A number of such specialized Canadian companies are registered as advisors in Ontario but will operate simply as administrative managers of the top funds. In these cases, the US or offshore advisor will act both as the investment advisor to the top fund, in the administration of the derivative contract, and as the investment advisor and portfolio manager of the underlying fund; in each case, the promoter/sponsor company will act as the manager of the vehicle, with the US or foreign investment manager acting as advisor in reliance on the previously mentioned exemption afforded under Ontario securities law.
Notes Linked to Underlying Investment Funds
Under Canadian securities laws, principal-protected deposit notes linked to underlying investment portfolios, funds, or baskets of securities or assets and issued by Canadian banks are not treated as securities for that purpose. Accordingly, these notes can be sold to retail investors without regard to the prospectus, dealer and advisor registration requirements of securities legislation but subject to specific disclosure requirements contained in Canadian bank legislation. In addition, Canadian securities laws provide prospectus and registration exemptions for debt securities of certain other types of Canadian financial institutions, including trust companies and insurance companies, for Schedule III banks (branches of foreign banks established in Canada under Canadian bank legislation) and for certain Canadian and foreign governments and their agencies.

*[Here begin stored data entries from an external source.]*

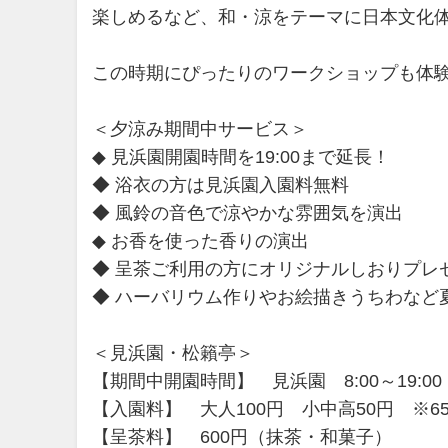
楽しめるなど、和・涼をテーマに日本文化
この時期にぴったりのワークショップも体
＜夕涼み期間中サービス＞
◆ 見浜園開園時間を19:00まで延長！
◆ 浴衣の方は見浜園入園料無料
◆ 風鈴の音色で涼やかな雰囲気を演出
◆ お香を使った香りの演出
◆ 呈茶ご利用の方にオリジナルしおりプレ
◆ ハーバリウム作りやお絵描きうちわなど
＜見浜園・松籟亭＞
【期間中開園時間】 見浜園 8:00～19:00
【入園料】 大人100円 小中高50円 ※
【呈茶料】 600円（抹茶・和菓子）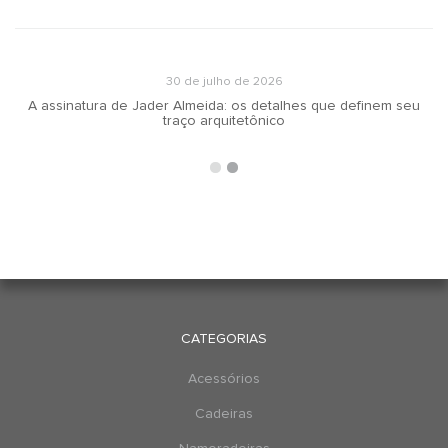
30 de julho de 2026
A assinatura de Jader Almeida: os detalhes que definem seu
traço arquitetônico
CATEGORIAS
Acessórios
Cadeiras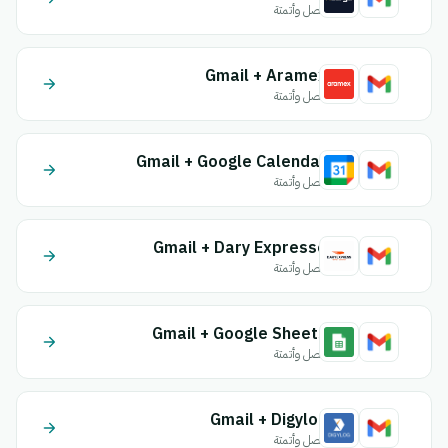
اتصل وأتمتة
Gmail + Aramex
اتصل وأتمتة
Gmail + Google Calendar
اتصل وأتمتة
Gmail + Dary Expresse
اتصل وأتمتة
Gmail + Google Sheets
اتصل وأتمتة
Gmail + Digylog
اتصل وأتمتة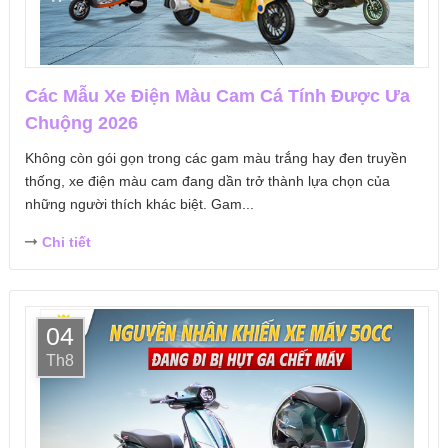
Các Mẫu Xe Điện Màu Cam Cá Tính Được Ưa
Chuộng 2026
Không còn gói gọn trong các gam màu trắng hay đen truyền
thống, xe điện màu cam đang dần trở thành lựa chọn của
những người thích khác biệt. Gam...
Chi tiết
04
Th8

Notes issued by Canadian issuers are not subject to the FIE rules, notwithstanding that the return on the notes may be linked to an underlying FIE.
Not unexpectedly, an active retail market exists in Canada for these "exempt" retail note products linked to underlying investment funds. In addition, a market is developing for non-principal-protected notes sold by Canadian financial institutions under medium-term note programs that are established under Canadian shelf prospectus offering procedures and by US and other foreign financial institutions, either directly under the Canadian shelf prospectus procedures or under Canadian multi-jurisdictional offering rules that permit the use of US shelf prospectuses in Canada.
Creative structures have been developed to provide for "tax-advantaged" payment of returns under these notes. For the same reasons as described above, Canadian financial institutions and other issuers of these notes have actively sought out, and can be expected to continue to seek out, US and other foreign investment managers to design and manage attractive underlying investment funds or portfolios.
The content of this article is intended to provide a general guide to the subject matter. Specialist advice should be sought about your specific circumstances.